За много лет до этого, 31 октября 1905 года в Берлине, Р. Штейнер указал на то, что в шестую, славянскую культурную эпоху, будет реализовано равновесие между Самостью и Самоотречением, и что человек не будет ни терять себя во внешнем мире, ни замыкаться в себе. Равновесие, которое присутствует в русском языке, содержит в себе будущее в зародыше и может быть пережито и раскрыто особенно при эвритмизировании русских стихов Владимира Соловьева в соответствии с указаниями Р. Штейнера.
Английский язык покоится на других противоположностях: "брать себе" и "энергично отталкивать от себя". Выражается это через соответствующие жесты: 1) руки сильно вести к себе — и потом 2) далеко отвести от себя, будто отбрасывая. Во время репетиции в Лондоне Р. Штейнер сказал: в английских стихах следует делать жесты больше, дальше отводить их от себя. Указывая на особенности эвритмии в русском языке, он сказал: «Русский и немецкий языки относятся друг к другу таким образом, что звук, с которого начинается немецкое слово, в соответствующих русских словах стоит во многих случаях на последнем месте, или наоборот. Так, например, в слове Gott и Бог; между Т и В тоже существует определенное родство. Или: оben (вверху) и небо.

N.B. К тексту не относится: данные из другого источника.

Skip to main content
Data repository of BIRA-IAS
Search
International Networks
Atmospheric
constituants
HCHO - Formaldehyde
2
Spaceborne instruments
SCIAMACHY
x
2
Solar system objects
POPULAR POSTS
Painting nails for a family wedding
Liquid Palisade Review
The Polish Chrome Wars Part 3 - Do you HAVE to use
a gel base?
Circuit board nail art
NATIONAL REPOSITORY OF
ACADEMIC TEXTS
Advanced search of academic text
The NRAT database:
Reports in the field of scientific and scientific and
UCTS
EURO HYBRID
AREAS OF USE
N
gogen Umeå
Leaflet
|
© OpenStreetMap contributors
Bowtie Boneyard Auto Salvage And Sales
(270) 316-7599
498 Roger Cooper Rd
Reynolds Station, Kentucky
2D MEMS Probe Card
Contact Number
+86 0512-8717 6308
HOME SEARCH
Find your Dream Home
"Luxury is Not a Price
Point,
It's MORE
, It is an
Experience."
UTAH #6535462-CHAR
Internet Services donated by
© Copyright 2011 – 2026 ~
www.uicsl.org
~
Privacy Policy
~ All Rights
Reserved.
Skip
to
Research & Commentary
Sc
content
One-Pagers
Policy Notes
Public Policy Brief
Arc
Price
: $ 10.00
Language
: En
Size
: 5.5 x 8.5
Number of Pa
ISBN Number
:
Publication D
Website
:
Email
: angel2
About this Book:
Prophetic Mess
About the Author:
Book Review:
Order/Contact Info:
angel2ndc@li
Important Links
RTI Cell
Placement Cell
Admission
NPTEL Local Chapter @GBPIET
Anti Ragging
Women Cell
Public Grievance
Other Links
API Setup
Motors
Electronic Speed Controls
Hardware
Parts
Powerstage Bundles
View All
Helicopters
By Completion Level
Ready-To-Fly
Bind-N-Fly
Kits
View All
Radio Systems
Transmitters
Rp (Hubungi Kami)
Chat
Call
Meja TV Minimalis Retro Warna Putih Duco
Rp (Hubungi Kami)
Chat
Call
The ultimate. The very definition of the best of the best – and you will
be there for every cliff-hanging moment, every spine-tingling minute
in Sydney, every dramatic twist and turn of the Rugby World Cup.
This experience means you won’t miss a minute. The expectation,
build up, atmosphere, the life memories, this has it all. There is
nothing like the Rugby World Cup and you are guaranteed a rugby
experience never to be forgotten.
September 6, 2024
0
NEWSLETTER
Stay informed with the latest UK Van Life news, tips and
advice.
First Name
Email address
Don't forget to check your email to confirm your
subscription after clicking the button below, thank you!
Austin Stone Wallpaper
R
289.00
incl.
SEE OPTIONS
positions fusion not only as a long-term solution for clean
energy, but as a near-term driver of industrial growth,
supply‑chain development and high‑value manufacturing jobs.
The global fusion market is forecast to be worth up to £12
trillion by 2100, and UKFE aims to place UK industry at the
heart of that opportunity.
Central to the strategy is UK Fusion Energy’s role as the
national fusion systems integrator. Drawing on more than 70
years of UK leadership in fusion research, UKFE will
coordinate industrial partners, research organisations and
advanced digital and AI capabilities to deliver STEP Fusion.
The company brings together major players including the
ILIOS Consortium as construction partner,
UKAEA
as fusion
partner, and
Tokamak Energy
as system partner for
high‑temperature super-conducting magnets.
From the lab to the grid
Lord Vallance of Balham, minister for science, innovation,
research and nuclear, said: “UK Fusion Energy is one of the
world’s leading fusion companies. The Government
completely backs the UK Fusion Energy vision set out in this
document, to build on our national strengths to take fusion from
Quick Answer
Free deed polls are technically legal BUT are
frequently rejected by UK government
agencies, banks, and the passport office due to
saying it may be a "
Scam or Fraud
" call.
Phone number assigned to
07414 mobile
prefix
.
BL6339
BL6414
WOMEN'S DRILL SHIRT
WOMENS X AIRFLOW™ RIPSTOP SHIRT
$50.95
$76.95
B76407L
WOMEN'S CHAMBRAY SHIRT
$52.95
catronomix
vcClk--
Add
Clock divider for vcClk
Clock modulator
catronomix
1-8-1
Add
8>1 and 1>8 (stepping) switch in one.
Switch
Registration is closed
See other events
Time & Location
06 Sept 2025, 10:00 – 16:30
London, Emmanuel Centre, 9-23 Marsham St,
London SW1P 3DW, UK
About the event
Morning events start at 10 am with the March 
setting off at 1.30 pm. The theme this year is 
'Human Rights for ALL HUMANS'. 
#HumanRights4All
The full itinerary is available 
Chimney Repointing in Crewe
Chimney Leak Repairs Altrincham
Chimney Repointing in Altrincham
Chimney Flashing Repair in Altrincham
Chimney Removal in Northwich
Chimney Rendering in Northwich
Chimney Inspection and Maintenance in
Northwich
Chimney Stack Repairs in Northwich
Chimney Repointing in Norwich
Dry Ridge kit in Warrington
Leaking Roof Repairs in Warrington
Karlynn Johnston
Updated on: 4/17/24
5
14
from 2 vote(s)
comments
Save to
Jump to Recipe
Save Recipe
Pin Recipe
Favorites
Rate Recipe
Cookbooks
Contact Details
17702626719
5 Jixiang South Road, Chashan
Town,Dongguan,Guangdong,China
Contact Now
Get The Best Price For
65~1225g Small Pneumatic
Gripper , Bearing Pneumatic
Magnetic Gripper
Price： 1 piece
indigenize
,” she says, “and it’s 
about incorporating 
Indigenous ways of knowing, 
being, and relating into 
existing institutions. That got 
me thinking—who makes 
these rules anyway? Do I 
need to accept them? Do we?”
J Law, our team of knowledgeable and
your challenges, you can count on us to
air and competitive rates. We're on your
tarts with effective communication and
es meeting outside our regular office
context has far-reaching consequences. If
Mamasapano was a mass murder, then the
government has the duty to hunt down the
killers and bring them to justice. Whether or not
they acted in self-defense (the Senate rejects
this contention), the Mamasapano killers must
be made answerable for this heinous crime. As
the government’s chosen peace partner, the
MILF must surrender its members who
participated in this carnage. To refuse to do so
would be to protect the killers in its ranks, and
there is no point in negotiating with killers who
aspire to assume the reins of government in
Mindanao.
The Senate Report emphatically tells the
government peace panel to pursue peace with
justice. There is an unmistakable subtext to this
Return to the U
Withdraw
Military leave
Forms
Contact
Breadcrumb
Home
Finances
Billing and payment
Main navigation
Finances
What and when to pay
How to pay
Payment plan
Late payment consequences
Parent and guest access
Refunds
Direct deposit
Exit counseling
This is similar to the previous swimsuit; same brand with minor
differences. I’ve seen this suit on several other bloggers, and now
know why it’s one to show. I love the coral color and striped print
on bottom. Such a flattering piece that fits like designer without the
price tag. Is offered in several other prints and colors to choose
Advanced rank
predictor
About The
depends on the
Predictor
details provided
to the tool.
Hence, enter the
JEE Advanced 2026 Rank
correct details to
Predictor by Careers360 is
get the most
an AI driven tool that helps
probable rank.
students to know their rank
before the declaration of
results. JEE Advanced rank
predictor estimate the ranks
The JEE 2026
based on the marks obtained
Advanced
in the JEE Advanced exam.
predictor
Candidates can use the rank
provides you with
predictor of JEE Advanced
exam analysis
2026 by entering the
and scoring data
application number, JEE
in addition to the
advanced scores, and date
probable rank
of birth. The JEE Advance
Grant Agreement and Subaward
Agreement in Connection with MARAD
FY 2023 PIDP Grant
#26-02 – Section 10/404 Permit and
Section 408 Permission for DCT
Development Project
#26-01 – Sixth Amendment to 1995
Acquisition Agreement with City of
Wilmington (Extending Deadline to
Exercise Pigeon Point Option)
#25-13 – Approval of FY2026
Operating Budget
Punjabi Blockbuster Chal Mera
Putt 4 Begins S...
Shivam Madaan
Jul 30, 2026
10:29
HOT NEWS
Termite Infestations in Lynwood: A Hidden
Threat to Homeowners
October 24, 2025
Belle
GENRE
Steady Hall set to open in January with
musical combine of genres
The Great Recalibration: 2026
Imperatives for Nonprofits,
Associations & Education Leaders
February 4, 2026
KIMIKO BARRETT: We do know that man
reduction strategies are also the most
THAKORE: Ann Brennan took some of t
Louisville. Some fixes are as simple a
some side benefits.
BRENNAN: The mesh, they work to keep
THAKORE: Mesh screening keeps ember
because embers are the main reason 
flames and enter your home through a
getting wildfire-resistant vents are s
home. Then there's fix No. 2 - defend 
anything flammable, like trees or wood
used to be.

В моей эвритмической тетради он записал рядом стоящие буквы, которые показывают, что в русском И связано с Й. Со времён Петра Великого сильно европеизированные высшие слои русского общества, а также русские эмигранты, к сожалению, во многом утратили чувство родного языка, что остро порицала Мария Штейнер. Однажды, когда Р. Штейнер сравнивал языки с музыкальными инструментами, он сказал о русском языке: «Когда — нибудь он станет арфой, пока же это цитра». Во время рецитации Марии Штейнер я ощутила, что ее русский уже звучал как арфа. Это зависит как раз от того, в каком состоянии сознания русский человек выступает навстречу западному элементу.
По звуковому строю, как гласных, так и согласных, русский язык значительно отличается от немецкого; еще больше он удален от французского. В нем нет дифтонгов Аа и Ua ("Оi); в русском есть некоторые слова с Ау, при этом ударение падает не на А, а на У, например, наука, паук. Однако такие слова встречаются крайне редко.
Чтобы познакомить моих учеников с семичастной шкалой круга гласных, я вскоре начала брать примеры из трех языков: французского, русского и немецкого. Делала я это как на французских, так и на русских уроках. Это пробуждало в учениках интерес к своеобразию языков и к различию сущностей народов. Позднее я добавила еще и польский.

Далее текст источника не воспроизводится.